The race I’m training for, an Ironman, consists of a 2.4 mile swim, a 112 mile bike, and a 26.2 mile run. Pros will average around 9 hours and 20 minutes to the finish line, but I’m an age group triathlete. That means that just finishing the race is often enough; finishing in the top third of my age group would be a great day.
During each race, I try to ignore the hundreds of younger and fitter racers flying by. I’m just trying to keep up with the other guys in M30-34; you can tell who they are by the color-coded swim caps and the conspicuous 30-something numbers written on their calves in magic marker. For us, the race will last a little over 12 hours, during which time we will burn 8,000 calories and eat 4,000 calories of Clif Bar, Hammer Gels, Perpetuem liquid nutrition, bananas, potatoes, oranges, Gatorade’s, and flat Cokes — whatever our stomachs will tolerate.
- Set SMART intermediate goals
- Put some skin in the game
- Find someone to train with
- Stop driving
- Strava everything
- Treat your key workouts like a race, even if it’s against yourself
- Spend money to save time
- Make an explicit daily training calendar
- Apply an ROI approach to training
- Buy an indoor trainer and a power meter
- Surround yourself with supportive people
My first step into triathlon was to learn how to swim: I paid a coach on Craigslist $100 to come to the wading pool in my apartment complex and show me the basics of the freestyle swim stroke. That was two and a half years ago — the summer of 2012 — and a few weeks before my first triathlon: a sprint-distance race aptly called “Tri 4 Fun”. I chose it because of it’s atypically short 400 meter swim course. A competent swimmer can easily swim that in under 8 minutes. On race day, I managed to swim the first 100 yards with something resembling a freestyle stroke and finished the last 300 yards with a sidestroke/doggy-paddle for a total swim time of 16 minutes. And I loved it.
Golden Gate Triathlon club runs a training program for triathlon newbies called TAG, so I joined and began preparing for an end of the season olympic-distance race (1500M swim, 25-mile bike, 10K run). I finished the Santa Cruz Triathlon 43rd of 62 in my age group, but just under my 3:00:00 goal time at 2:56:24.
The next day, my training partner and I registered for Ironman Coeur d’Alene 2013.
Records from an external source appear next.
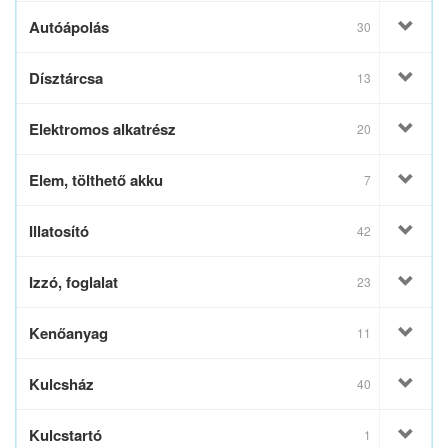
Autóápolás
30
Dísztárcsa
13
Elektromos alkatrész
20
Elem, tölthető akku
7
Illatosító
42
Izzó, foglalat
23
Kenőanyag
11
Kulcsház
40
Kulcstartó
1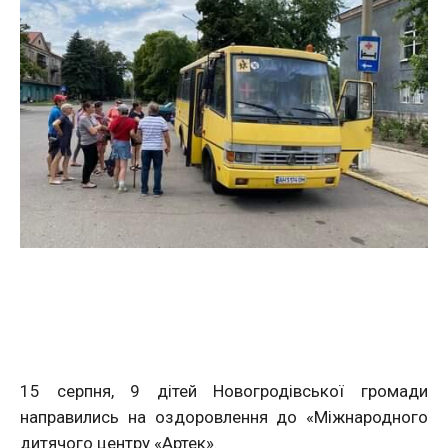
15 серпня, 9 дітей Новогродівської громади
направились на оздоровлення до «Міжнародного
дитячого центру «Артек».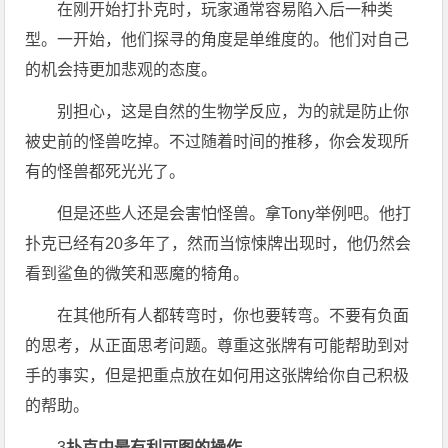
在刚开始打扑克时，玩家通常容易陷入后一种类
型。一开始，他们探寻的角度是单维度的。他们对自己
的机会持更加悲观的态度。
别担心，这是自然的生物学反应，为的就是防止你
被史前的怪兽吃掉。不过随着时间的推移，你会发现所
有的怪兽都死光光了。
但是还些人还是会害怕怪兽。拿Tony举例吧。他打
扑克已经有20多年了，然而当惊悚牌出现时，他仍然会
看到鲨鱼的微笑和恶魔的犄角。
在其他所有人都转弯时，你也要转弯。不要有负面
的思考，从正面思考问题。尊重这张牌有可能帮助到对
手的事实，但是把重点放在如何用这张牌给你自己积极
的帮助。
3
扑克中最有利可图的操作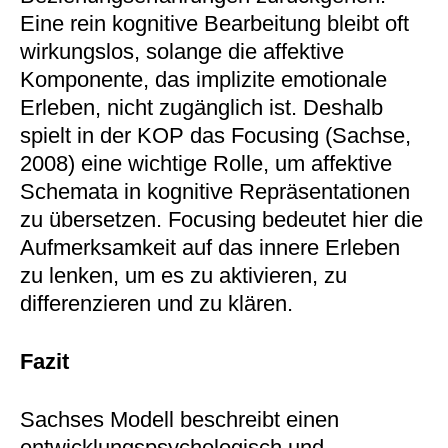
Eine rein kognitive Bearbeitung bleibt oft
wirkungslos, solange die affektive
Komponente, das implizite emotionale
Erleben, nicht zugänglich ist. Deshalb
spielt in der KOP das Focusing (Sachse,
2008) eine wichtige Rolle, um affektive
Schemata in kognitive Repräsentationen
zu übersetzen. Focusing bedeutet hier die
Aufmerksamkeit auf das innere Erleben
zu lenken, um es zu aktivieren, zu
differenzieren und zu klären.
Fazit
Sachses Modell beschreibt einen
entwicklungspsychologisch und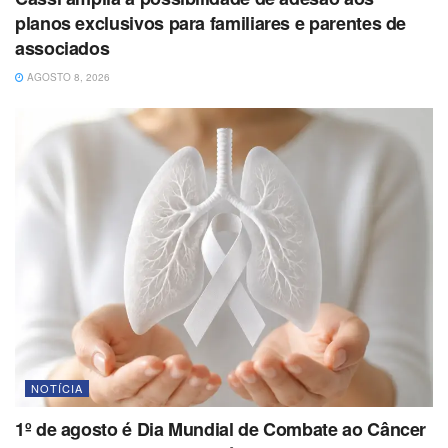
planos exclusivos para familiares e parentes de
associados
AGOSTO 8, 2026
NOTÍCIA
1º de agosto é Dia Mundial de Combate ao Câncer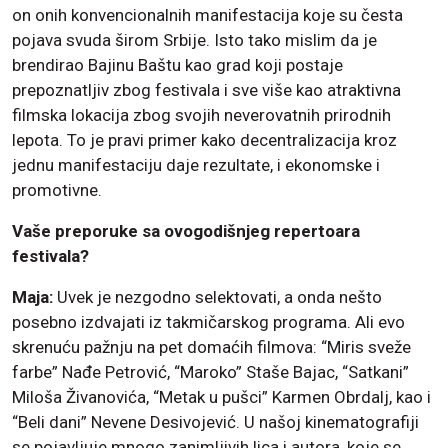
on onih konvencionalnih manifestacija koje su česta
pojava svuda širom Srbije. Isto tako mislim da je
brendirao Bajinu Baštu kao grad koji postaje
prepoznatljiv zbog festivala i sve više kao atraktivna
filmska lokacija zbog svojih neverovatnih prirodnih
lepota. To je pravi primer kako decentralizacija kroz
jednu manifestaciju daje rezultate, i ekonomske i
promotivne.
Vaše preporuke sa ovogodišnjeg repertoara
festivala?
Maja:
Uvek je nezgodno selektovati, a onda nešto
posebno izdvajati iz takmičarskog programa. Ali evo
skrenuću pažnju na pet domaćih filmova: “Miris sveže
farbe” Nađe Petrović, “Maroko” Staše Bajac, “Satkani”
Miloša Živanovića, “Metak u pušci” Karmen Obrdalj, kao i
“Beli dani” Nevene Desivojević. U našoj kinematografiji
se pojavljuje mnogo zanimljivih lica i autora, koje se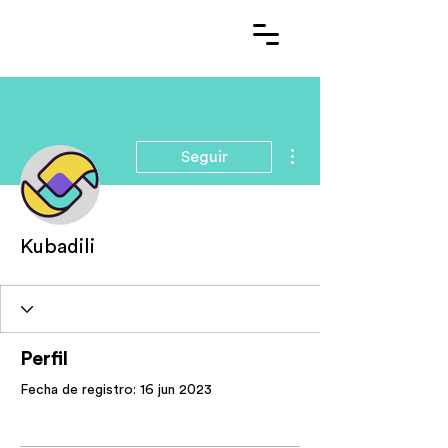
Más acciones
Seguir
Kubadili
Perfil
Fecha de registro: 16 jun 2023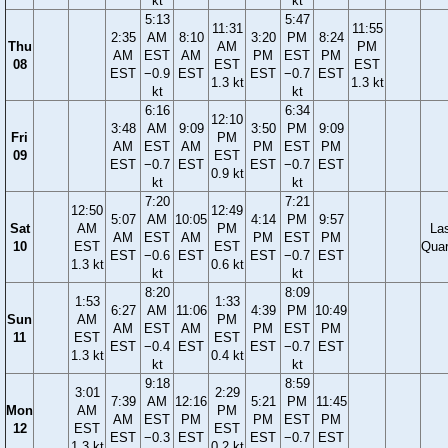
kt
kt
5:13
5:47
11:31
11:55
2:35
AM
8:10
3:20
PM
8:24
Thu
AM
PM
AM
EST
AM
PM
EST
PM
08
EST
EST
EST
−0.9
EST
EST
−0.7
EST
1.3 kt
1.3 kt
kt
kt
6:16
6:34
12:10
3:48
AM
9:09
3:50
PM
9:09
Fri
PM
AM
EST
AM
PM
EST
PM
09
EST
EST
−0.7
EST
EST
−0.7
EST
0.9 kt
kt
kt
7:20
7:21
12:50
12:49
5:07
AM
10:05
4:14
PM
9:57
Sat
AM
PM
La
AM
EST
AM
PM
EST
PM
10
EST
EST
Quar
EST
−0.6
EST
EST
−0.7
EST
1.3 kt
0.6 kt
kt
kt
8:20
8:09
1:53
1:33
6:27
AM
11:06
4:39
PM
10:49
Sun
AM
PM
AM
EST
AM
PM
EST
PM
11
EST
EST
EST
−0.4
EST
EST
−0.7
EST
1.3 kt
0.4 kt
kt
kt
9:18
8:59
3:01
2:29
7:39
AM
12:16
5:21
PM
11:45
Mon
AM
PM
AM
EST
PM
PM
EST
PM
12
EST
EST
EST
−0.3
EST
EST
−0.7
EST
1.3 kt
0.2 kt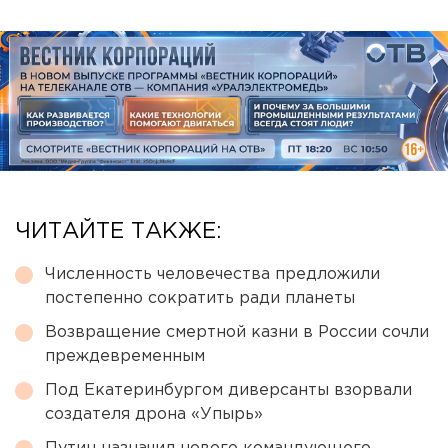
ЧИТАЙТЕ ТАКЖЕ:
Численность человечества предложили
постепенно сократить ради планеты
Возвращение смертной казни в России сочли
преждевременным
Под Екатеринбургом диверсанты взорвали
создателя дрона «Упырь»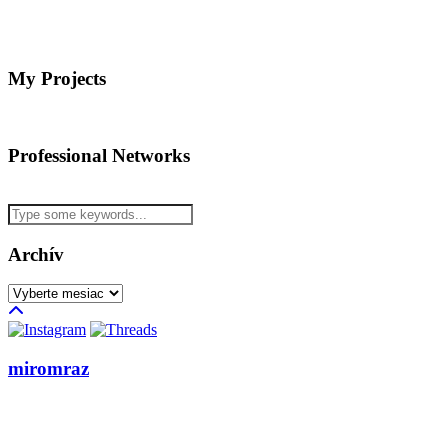
My Projects
Professional Networks
Archív
Archív
miromraz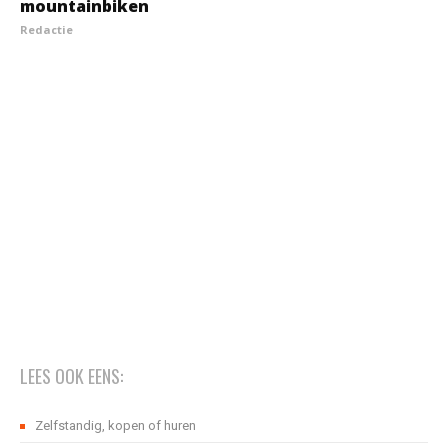
mountainbiken
Redactie
LEES OOK EENS:
Zelfstandig, kopen of huren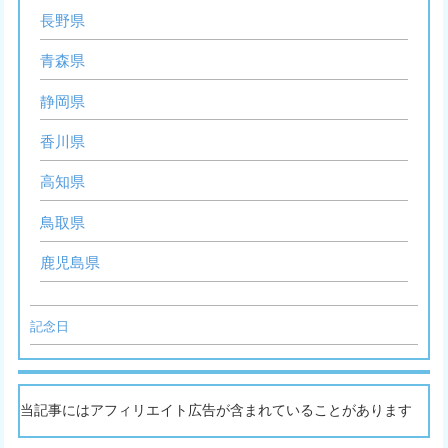
長野県
青森県
静岡県
香川県
高知県
鳥取県
鹿児島県
記念日
当記事にはアフィリエイト広告が含まれていることがあります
In addition to marking the beginning of my quest to become an Ironman, the Fall of 2012 was memorable because that’s when I joined 42Floors. When I’d started triathlon a few months earlier, I was still enjoying funemployment following the struggles of Leaky.com, so I had plenty of time for mid-day bike rides and trips to UCSF for pool time.
Once I ramped up at 42Floors, my training dropped off a cliff. After logging almost no hours from October through December, I started 2013 with the resolution to invest 6 months of solid training leading up to my Ironman at the end of June. That resolution, led to my first training principle:
1. Set SMART intermediate goals
Since my big race was in late June, I decided to run a half-Ironman near the middle of training season as a check-in. The SMART mnemonic is a helpful reminder that goals should be specific, measurable, a… (fluff letter), realistic, and time-bound. So, my goal was to finish the Wildflower race with a time of 7:00:00 or better.
Fresh with the zeal bestowed by a New Year’s resolution, I began January training in earnest. But by mid-February I was lagging: it was too cold to go swimming, work was busy at 42Floors, my friends were going skiing, etc. When Wildflower race day rolled around, I felt only medium-prepared and finished the race 186th of 297 in my age group with a time of 6:56:54. The bike segment had been rough and, although I’d hit my 7:00:00 goal, I had just seven weeks remaining before my Ironman — a race that would be twice as long and vastly more punishing. At seven hours for my half-Ironman, I could expect a fourteen and half hour full Ironman time — that is, if I executed perfectly with no mishaps. The cutoff time for Ironman is 17 hours so if I blew up somewhere along the marathon, I wouldn’t have much of a time cushion for walking the remainder.
I’ll never know if I would have finished my first Ironman attempt. Ten days before the race, I was doing butterfly pullups at a CrossFit class with the 42Floors crew when something gave way in my lower back. An MRI at Saint Francis confirmed that the disc supporting my L5 vertebrae in place was permanently damaged. I’ll spare you more whining about chronic back injuries; many people compete in Ironman with worse. Nevertheless, I couldn’t run for at least three months so my race season was over.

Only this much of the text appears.